Third, we should acknowledge that our examination of the relationship between mask-wearing and social distancing was preliminary and exploratory. As we briefly mentioned in the Results section, the EFA missed more than 40% of variance of the behaviors. Moreover, the loading of mask-wearing (−.42) was far lower than the loadings of social distancing items (at least .69). Similarly, the extracted factor could only explain 17% of variance of mask-wearing. In comparison, for social distancing items, the factor could explain at least 47% of variance. The results indicated that mask-wearing could not be well explained by the extracted factor. A possible reason could be that the present study tested social distancing in multiple scenarios but only tested mask-wearing generically (one item). Hence, our measure failed to comprehensively describe mask-wearing behavior. Additionally, in everyday life, it is possible that people do not perform the two preventative behaviors simultaneously. For example, in public transit in urban areas, while people may choose to wear a mask, it would be difficult to maintain social distancing given limited physical space. In addition, people often partake in outdoor physical activities while maintaining social distance but not wearing a mask. Moreover, it may seem as if some individuals think that face masks are a replacement for social distancing, but both protective behaviors must be utilized to produce the best outcome (Pajer, 2020) While the current study focused on how message framing might affect different health behaviors, future studies can further examine the relationship and underlying mechanism of these behaviors.

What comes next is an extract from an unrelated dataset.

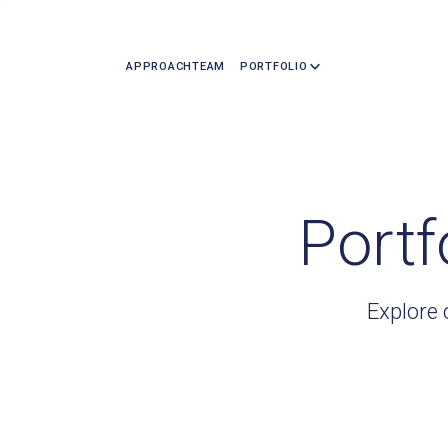
APPROACH
TEAM
PORTFOLIO
Portf
Explore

In conclusion, the present study suggests that individuals who are more risk averse, liberal, and who have a higher subjective numeracy score will demonstrate higher levels of mask wearing or social distancing compliance. In addition, loss framing may be more influential in the promotion of health-related behaviors. Moreover, such a framing effect is more prominent in liberals than in conservatives. Overall, the present study depicts the function of framing in health communication, and highlights the key psychological and demographic factors on the decision to use protective behaviors during the COVID-19 pandemic.